The vice-president of Guyana, Bharrat Jagdeo, says that the call by the International Energy Agency (IEA) to stop developing new oil, gas and coal fields will create an unfair monopoly for already developed oil-producing countries and ruin the economies of new oil-producing nations.
The IEA has spent four decades working to secure oil supplies for industrialised nations.
The organisation’s new call has been motivated by demands for the world to take drastic measures to attain net-zero global carbon emissions by 2050, or risk a dangerous rise in global temperatures. In order to achieve this, the IAE says, fossil fuel production must stop now.
It is estimated that fossil fuels will still provide 60% of the world’s energy by 2040. However, the pattern of use will change, moving away from coal and towards gas, and be increasingly concentrated in industry.
At present, over 80% of the world’s energy is produced by burning coal, oil and gas.
Fossil fuels release billions of tonnes of carbon dioxide and are the biggest driver of climate change.
Petroleum, coal, natural gas and Orimulsion are the four fossil fuel types. They differ in their physical, chemical and other essential properties but the critical feature of fossil fuels is that they are not “green”, or environment-friendly.
When fossil fuels are burned, they release vast quantities of carbon dioxide, a greenhouse gas. Greenhouse gases in the air trap heat in the atmosphere, causing global warming. The global average surface temperature has increased by a little over 1˚ Celsius since 1880, the peak of the first Industrial Revolution.
Speaking at the opening session of bilateral talks with Vice-President Mahamudu Bawumia at Jubilee House today (15 October 2021) as he began a three-day working visit to Ghana, Vice-President Jagdeo argued, on behalf of Guyana, that because the world will still depend on fossil fuels for some time to come, it will be completely unfair to ask emerging oil-producing countries to halt development of their newly discovered fossil fuel assets altogether.

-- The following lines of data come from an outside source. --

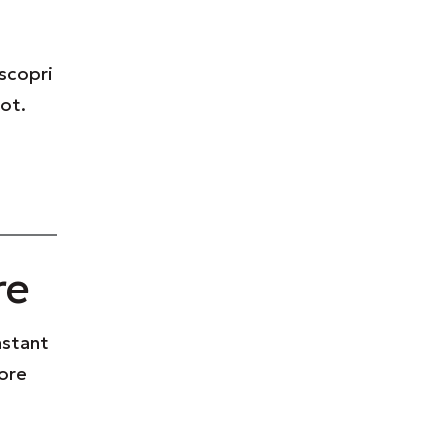
 scopri
Pot.
re
nstant
tore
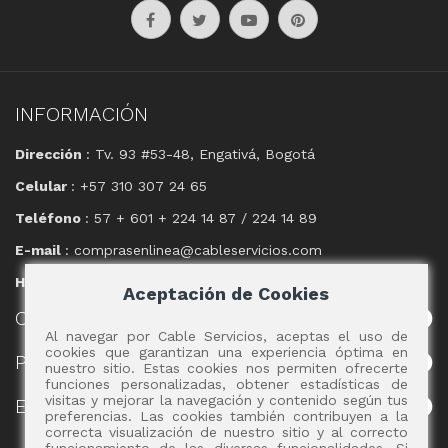
INFORMACIÓN
Dirección
: Tv. 93 #53-48, Engativá, Bogotá
Celular
: +57 310 307 24 65
Teléfono
: 57 + 601 + 224 14 87 / 224 14 89
E-mail
: comprasenlinea@cableservicios.com
Horario
: 8:00 am a las 17:00 pm
Aceptación de Cookies
CABLE
SERVICIOS
Al navegar por Cable Servicios, aceptas el uso de
cookies que garantizan una experiencia óptima en
POLÍTICAS
nuestro sitio. Estas cookies nos permiten ofrecerte
funciones personalizadas, obtener estadísticas de
visitas y mejorar la navegación y contenido según tus
EVENTOS
preferencias. Las cookies también contribuyen a la
correcta visualización de nuestro sitio y al correcto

“The call of the IEA and the IPCC [Intergovernmental Panel on Climate Change], that we must not do any exploration in the fossil-fuel industry nor develop any assets – my point is, if we do that in the face of continuing demand for fossil fuel, what we will be effectively doing is locking in a monopoly, a $4 trillion sector, for the countries that have developed oil and gas sectors, who really do not need to spent much more on developing or exploration of more assets,” Vice-President Jagdeo said.
“If demand is growing and the renewables are not coming in at the pace to keep up with the demand, you are going to need fossil fuel for a while to come in spite of what we say.
“We support the carbon price, we support a decarbonised future, but don’t tell us not to develop these resources,” the Guyanese leader said.
Dr Mahamudu Bawumia, siding with his counterpart from Guyana, declared that Ghana very much supports the net-zero target that has been set as a global objective to slow down the rate at which the world’s climate is changing.
However, he noted, the world is going to need fossil fuels over the next two decades and any recommendation for new oil-producing countries to stop new asset development will cripple the economies of developing countries.
“Net-zero is something that we all are very interested in and very supportive of, and so we want to have that as a goal down the road,” said Dr Bawumia. “But if you lock in, and nobody has to produce, then you have restricted supply in the face of increasing demand.
“There is only one way for price, which is up, and that will cripple our economies.
“We have to look at how we transition. That transition is not going to be overnight. There is going to be a demand maybe over the next 25 to 30 years. That is the reality,” Dr Bawumia declared.
During his three-day working visit to Ghana (15–17 October), the vice-president of Guyana will take part in a technical meeting between members of his delegation and their Ghanaian counterparts at the Petroleum Commission on Saturday (16 October).
Later that day, he will visit the Kwame Nkrumah Mausoleum, where he will lay a wreath, plant a tree and tour the site.
On Sunday 17 October, Vice-President Jagdeo will visit a road construction site at Amasaman in Accra, and a real-estate company and insurance firm, both also in Accra.
Before leaving Ghana, he will hold a meeting with representatives of the private sector in Ghana, engage with the press and confer with the management of an oil and gas company based in Labone.